#### [WHAT IS NEEDED]
The listing is to be repeated exactly, and its pictures are to be left out.

═══ INPUT

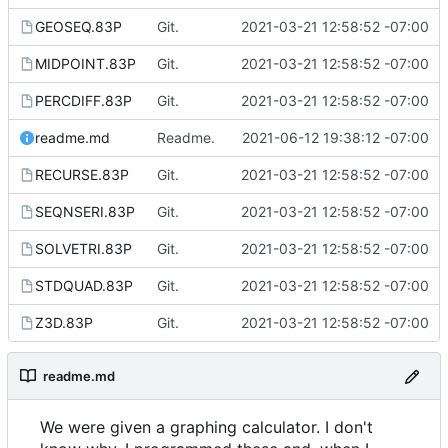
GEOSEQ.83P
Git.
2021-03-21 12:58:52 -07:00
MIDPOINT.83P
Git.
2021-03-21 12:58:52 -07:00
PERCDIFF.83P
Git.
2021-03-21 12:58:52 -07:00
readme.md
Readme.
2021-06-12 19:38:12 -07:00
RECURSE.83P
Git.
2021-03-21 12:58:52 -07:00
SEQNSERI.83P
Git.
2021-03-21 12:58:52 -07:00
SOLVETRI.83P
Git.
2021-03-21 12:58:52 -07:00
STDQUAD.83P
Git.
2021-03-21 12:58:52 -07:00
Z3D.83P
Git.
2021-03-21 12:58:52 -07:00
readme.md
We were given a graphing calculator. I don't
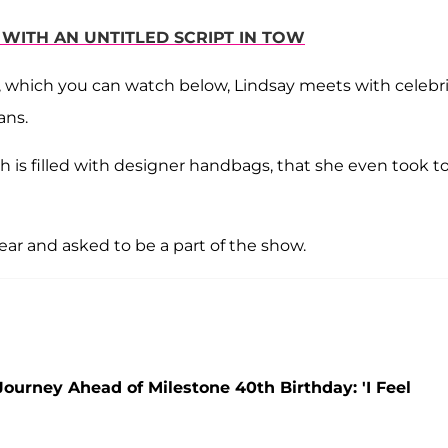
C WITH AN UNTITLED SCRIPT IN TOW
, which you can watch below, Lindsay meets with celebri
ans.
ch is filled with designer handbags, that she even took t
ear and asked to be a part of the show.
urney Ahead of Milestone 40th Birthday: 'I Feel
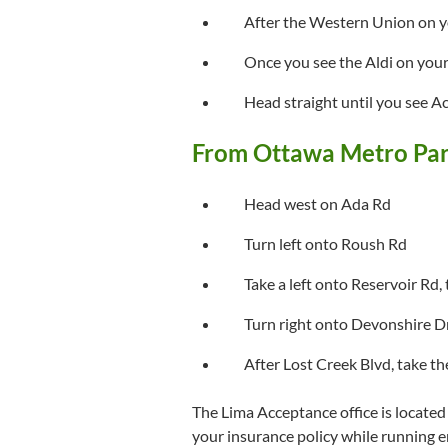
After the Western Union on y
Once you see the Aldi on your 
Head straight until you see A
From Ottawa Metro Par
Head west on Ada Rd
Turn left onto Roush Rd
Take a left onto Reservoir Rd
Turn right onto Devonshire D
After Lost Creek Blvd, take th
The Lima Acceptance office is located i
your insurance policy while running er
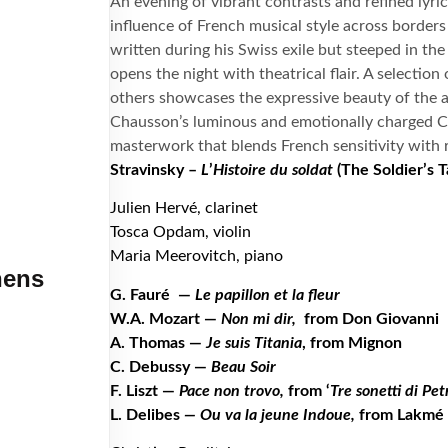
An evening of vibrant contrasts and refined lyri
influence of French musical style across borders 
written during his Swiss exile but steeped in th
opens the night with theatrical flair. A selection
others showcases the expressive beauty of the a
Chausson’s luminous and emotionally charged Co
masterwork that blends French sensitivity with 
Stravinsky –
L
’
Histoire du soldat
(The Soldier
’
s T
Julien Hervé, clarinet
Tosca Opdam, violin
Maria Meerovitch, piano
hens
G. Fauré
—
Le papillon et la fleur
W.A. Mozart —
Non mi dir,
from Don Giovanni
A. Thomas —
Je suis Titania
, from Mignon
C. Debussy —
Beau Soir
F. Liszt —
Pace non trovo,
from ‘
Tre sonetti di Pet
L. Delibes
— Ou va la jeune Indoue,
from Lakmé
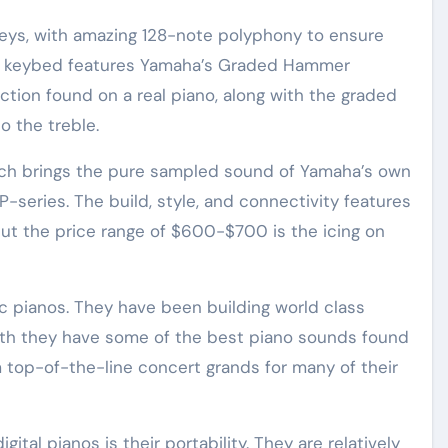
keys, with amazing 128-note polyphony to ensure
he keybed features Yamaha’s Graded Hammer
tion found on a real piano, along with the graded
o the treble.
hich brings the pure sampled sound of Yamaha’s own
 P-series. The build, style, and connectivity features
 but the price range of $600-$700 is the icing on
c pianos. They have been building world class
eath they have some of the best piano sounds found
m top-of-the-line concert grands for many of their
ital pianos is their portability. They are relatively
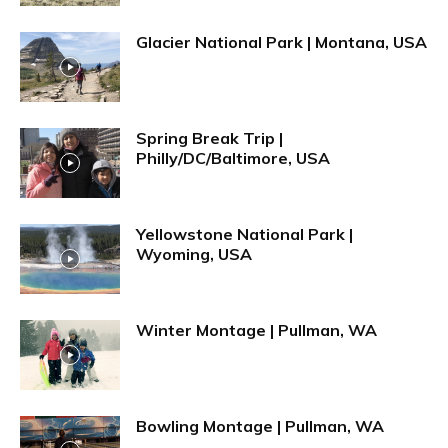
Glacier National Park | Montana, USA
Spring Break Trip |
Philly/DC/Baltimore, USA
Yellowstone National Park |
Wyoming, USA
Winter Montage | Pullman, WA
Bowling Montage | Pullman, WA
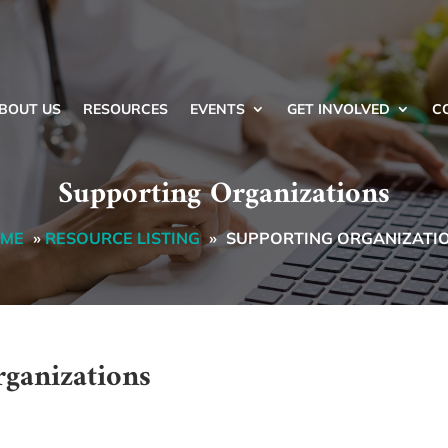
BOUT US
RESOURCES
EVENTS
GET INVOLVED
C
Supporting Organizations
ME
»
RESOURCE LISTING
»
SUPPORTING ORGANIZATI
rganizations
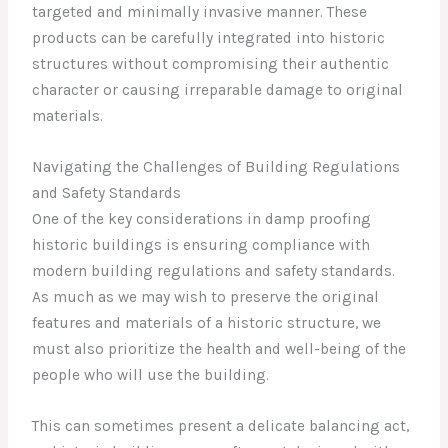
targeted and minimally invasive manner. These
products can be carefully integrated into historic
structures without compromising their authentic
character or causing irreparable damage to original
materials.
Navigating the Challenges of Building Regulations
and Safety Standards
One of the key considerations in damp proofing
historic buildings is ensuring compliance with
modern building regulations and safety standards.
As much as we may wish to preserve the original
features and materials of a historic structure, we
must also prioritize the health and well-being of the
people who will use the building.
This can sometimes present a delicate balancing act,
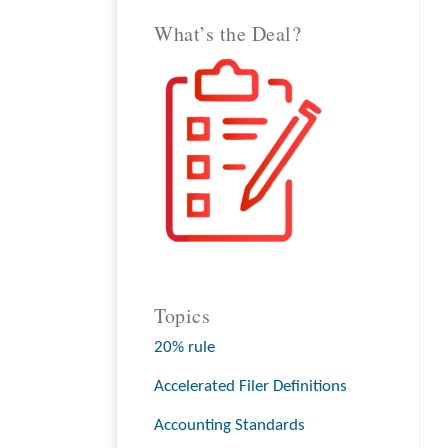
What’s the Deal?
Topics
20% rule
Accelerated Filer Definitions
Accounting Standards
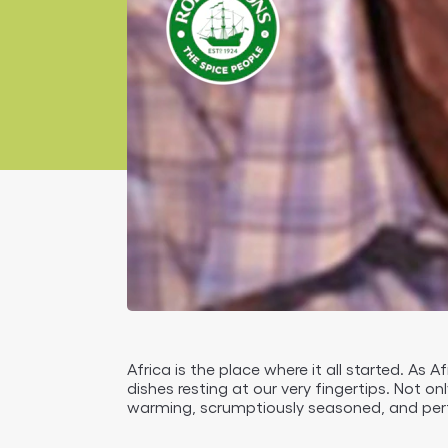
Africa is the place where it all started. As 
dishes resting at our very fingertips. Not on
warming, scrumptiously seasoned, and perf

══════

#### [EXERCISE RESULT]
GEOSEQ.83P
Git.
2021-03-21 12:58:52 -07:00
MIDPOINT.83P
Git.
2021-03-21 12:58:52 -07:00
PERCDIFF.83P
Git.
2021-03-21 12:58:52 -07:00
readme.md
Readme.
2021-06-12 19:38:12 -07:00
RECURSE.83P
Git.
2021-03-21 12:58:52 -07:00
SEQNSERI.83P
Git.
2021-03-21 12:58:52 -07:00
SOLVETRI.83P
Git.
2021-03-21 12:58:52 -07:00
STDQUAD.83P
Git.
2021-03-21 12:58:52 -07:00
Z3D.83P
Git.
2021-03-21 12:58:52 -07:00
readme.md
We were given a graphing calculator. I don't
C WITH AN UNTITLED SCRIPT IN TOW
, which you can watch below, Lindsay meets with celebri
ans.
ch is filled with designer handbags, that she even took t
ear and asked to be a part of the show.
urney Ahead of Milestone 40th Birthday: 'I Feel
After the Western Union on y
Once you see the Aldi on your 
Head straight until you see A
From Ottawa Metro Par
Head west on Ada Rd
Turn left onto Roush Rd
Take a left onto Reservoir Rd
Turn right onto Devonshire D
After Lost Creek Blvd, take th
The Lima Acceptance office is located i
your insurance policy while running er
An evening of vibrant contrasts and refined lyri
influence of French musical style across borders 
written during his Swiss exile but steeped in th
opens the night with theatrical flair. A selection
others showcases the expressive beauty of the a
Chausson’s luminous and emotionally charged Co
masterwork that blends French sensitivity with 
Stravinsky –
L
’
Histoire du soldat
(The Soldier
’
s T
Julien Hervé, clarinet
Tosca Opdam, violin
Maria Meerovitch, piano
hens
G. Fauré
—
Le papillon et la fleur
W.A. Mozart —
Non mi dir,
from Don Giovanni
A. Thomas —
Je suis Titania
, from Mignon
C. Debussy —
Beau Soir
F. Liszt —
Pace non trovo,
from ‘
Tre sonetti di Pet
L. Delibes
— Ou va la jeune Indoue,
from Lakmé
keys, with amazing 128-note polyphony to ensure
he keybed features Yamaha’s Graded Hammer
tion found on a real piano, along with the graded
o the treble.
hich brings the pure sampled sound of Yamaha’s own
 P-series. The build, style, and connectivity features
 but the price range of $600-$700 is the icing on
c pianos. They have been building world class
eath they have some of the best piano sounds found
m top-of-the-line concert grands for many of their
ital pianos is their portability. They are relatively
Glacier National Park | Montana, USA
Spring Break Trip |
Philly/DC/Baltimore, USA
Yellowstone National Park |
Wyoming, USA
Winter Montage | Pullman, WA
Bowling Montage | Pullman, WA
BOUT US
RESOURCES
EVENTS
GET INVOLVED
C
Supporting Organizations
ME
»
RESOURCE LISTING
»
SUPPORTING ORGANIZATI
rganizations
targeted and minimally invasive manner. These
products can be carefully integrated into historic
structures without compromising their authentic
character or causing irreparable damage to original
materials.
Navigating the Challenges of Building Regulations
and Safety Standards
One of the key considerations in damp proofing
historic buildings is ensuring compliance with
modern building regulations and safety standards.
As much as we may wish to preserve the original
features and materials of a historic structure, we
must also prioritize the health and well-being of the
people who will use the building.
This can sometimes present a delicate balancing act,
What’s the Deal?
Topics
20% rule
Accelerated Filer Definitions
Accounting Standards
Africa is the place where it all started. As 
dishes resting at our very fingertips. Not on
warming, scrumptiously seasoned, and perf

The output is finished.